Hotspot mutations in the core promoter region of the telomerase reverse transcriptase (TERT) gene have been well established to associate with aggressive clinical characteristics, radioiodine refractory, tumor recurrence and mortality in thyroid cancer. Several E-twenty-six (ETS) transcription factors were reported to selectively bound to the mutant TERT promoter and activated TERT expression. In this study we aimed to investigate whether TERT promoter mutations confer sensitivity to ETS inhibitor YK-4-279 in thyroid cancer cells and whether this inhibitor could be served as a potential therapeutic agent for thyroid cancer. In vitro assays showed that YK-4-279 treatment sharply suppressed cell viability, colony formation, migration and invasion, as well as induced cell cycle arrest and apoptosis in a panel of thyroid cancer cells. The cell viability after YK-4-279 treatment were similar between cell lines harboring mutant and wild-type TERT promoter. Furthermore, YK-4-279 treatment reduced both luciferase activity and mRNA expression of TERT independent of TERT promoter mutation status.
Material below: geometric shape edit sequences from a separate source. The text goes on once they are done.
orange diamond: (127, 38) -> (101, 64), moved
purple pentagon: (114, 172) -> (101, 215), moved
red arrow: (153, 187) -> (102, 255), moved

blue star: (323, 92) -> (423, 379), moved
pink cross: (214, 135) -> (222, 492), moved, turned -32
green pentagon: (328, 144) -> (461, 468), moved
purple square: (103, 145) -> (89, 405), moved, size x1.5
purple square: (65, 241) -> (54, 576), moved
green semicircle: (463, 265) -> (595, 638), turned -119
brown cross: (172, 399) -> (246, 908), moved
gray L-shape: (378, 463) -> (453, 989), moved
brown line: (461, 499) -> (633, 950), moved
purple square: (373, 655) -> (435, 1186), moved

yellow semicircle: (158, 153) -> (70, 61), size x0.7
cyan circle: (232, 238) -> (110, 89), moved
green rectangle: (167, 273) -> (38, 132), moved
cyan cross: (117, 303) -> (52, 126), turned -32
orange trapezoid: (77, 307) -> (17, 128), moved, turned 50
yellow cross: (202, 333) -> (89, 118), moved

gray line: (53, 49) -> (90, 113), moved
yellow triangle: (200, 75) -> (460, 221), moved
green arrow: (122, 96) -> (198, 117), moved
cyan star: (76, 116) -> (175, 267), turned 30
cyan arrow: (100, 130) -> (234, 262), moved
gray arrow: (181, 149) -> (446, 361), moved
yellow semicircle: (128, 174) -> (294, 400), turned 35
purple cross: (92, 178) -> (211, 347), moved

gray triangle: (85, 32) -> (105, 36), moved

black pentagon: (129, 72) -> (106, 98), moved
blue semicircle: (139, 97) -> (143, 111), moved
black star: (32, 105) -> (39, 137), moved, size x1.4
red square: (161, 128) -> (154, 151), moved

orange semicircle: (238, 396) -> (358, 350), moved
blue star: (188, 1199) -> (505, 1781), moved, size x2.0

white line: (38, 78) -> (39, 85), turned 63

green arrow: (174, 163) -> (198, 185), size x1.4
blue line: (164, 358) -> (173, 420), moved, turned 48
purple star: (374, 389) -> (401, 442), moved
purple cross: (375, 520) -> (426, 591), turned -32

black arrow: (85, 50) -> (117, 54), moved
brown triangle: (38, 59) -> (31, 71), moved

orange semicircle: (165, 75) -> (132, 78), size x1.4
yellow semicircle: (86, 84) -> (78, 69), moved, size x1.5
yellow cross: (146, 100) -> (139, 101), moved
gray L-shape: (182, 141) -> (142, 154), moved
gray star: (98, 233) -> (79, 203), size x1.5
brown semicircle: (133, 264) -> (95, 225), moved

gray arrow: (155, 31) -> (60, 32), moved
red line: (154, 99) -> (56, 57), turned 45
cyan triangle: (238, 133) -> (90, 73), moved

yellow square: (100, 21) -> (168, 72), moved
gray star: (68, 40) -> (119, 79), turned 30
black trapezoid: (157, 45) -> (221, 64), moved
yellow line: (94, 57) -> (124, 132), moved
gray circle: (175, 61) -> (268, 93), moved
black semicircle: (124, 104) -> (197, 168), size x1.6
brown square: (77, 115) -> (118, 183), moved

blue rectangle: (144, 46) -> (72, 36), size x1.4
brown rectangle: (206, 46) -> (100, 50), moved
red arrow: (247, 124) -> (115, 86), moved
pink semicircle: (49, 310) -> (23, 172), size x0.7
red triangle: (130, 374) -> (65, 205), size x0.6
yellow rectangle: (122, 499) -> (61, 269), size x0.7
Data from RNA-seq further revealed that YK-4-279 significantly affected biological processes including DNA replication and cell cycle. Reduced DNA helicase activity and decreased expression of several helicase genes were observed after YK-4-279 treatment. Moreover, YK-4-279 significantly inhibited tumor growth and induced apoptosis in a xenograft mice model. Thus, ETS inhibitor YK-4-279 suppressed TERT expression and conferred anti-tumor activity in a TERT promoter mutation-independent manner, and it could be a potential agent for the treatment of advanced thyroid cancers. Overall design: KHM-5M cells were treated with DMSO and YK-4-279 at different dosage (0.3 μM and 1 μM) with three repllication.

端粒酶逆转录酶（telomerase reverse transcriptase, TERT）基因核心启动子区域的热点突变已被广泛证实与甲状腺癌的侵袭性临床特征、碘难治性、肿瘤复发及病死率密切相关。已有研究表明，多种E-二十六（E-twenty-six, ETS）转录因子可选择性结合突变型TERT启动子，进而激活TERT的表达。本研究旨在探究TERT启动子突变是否会使甲状腺癌细胞对ETS抑制剂YK-4-279产生敏感性，以及该抑制剂能否作为甲状腺癌的潜在治疗药物。体外实验结果显示，YK-4-279处理可显著抑制一组甲状腺癌细胞的细胞活力、集落形成、迁移与侵袭能力，同时诱导细胞周期阻滞与细胞凋亡。经YK-4-279处理后，携带突变型与野生型TERT启动子的细胞系之间的细胞活力无显著差异。进一步研究发现，YK-4-279处理可降低TERT的荧光素酶活性与mRNA表达水平，且该效应不受TERT启动子突变状态的影响。RNA测序（RNA-seq）数据分析进一步揭示，YK-4-279可显著调控包括DNA复制与细胞周期在内的多种生物学过程。经YK-4-279处理后，细胞的DNA解旋酶活性降低，且多个解旋酶基因的表达水平下调。此外，YK-4-279可显著抑制异种移植小鼠模型中的肿瘤生长并诱导肿瘤细胞凋亡。综上，ETS抑制剂YK-4-279可通过不依赖TERT启动子突变的方式抑制TERT表达并发挥抗肿瘤活性，有望成为晚期甲状腺癌的潜在治疗药物。总体实验设计：将KHM-5M细胞用二甲基亚砜（DMSO）与不同浓度（0.3 μM及1 μM）的YK-4-279处理，设置三次生物学重复。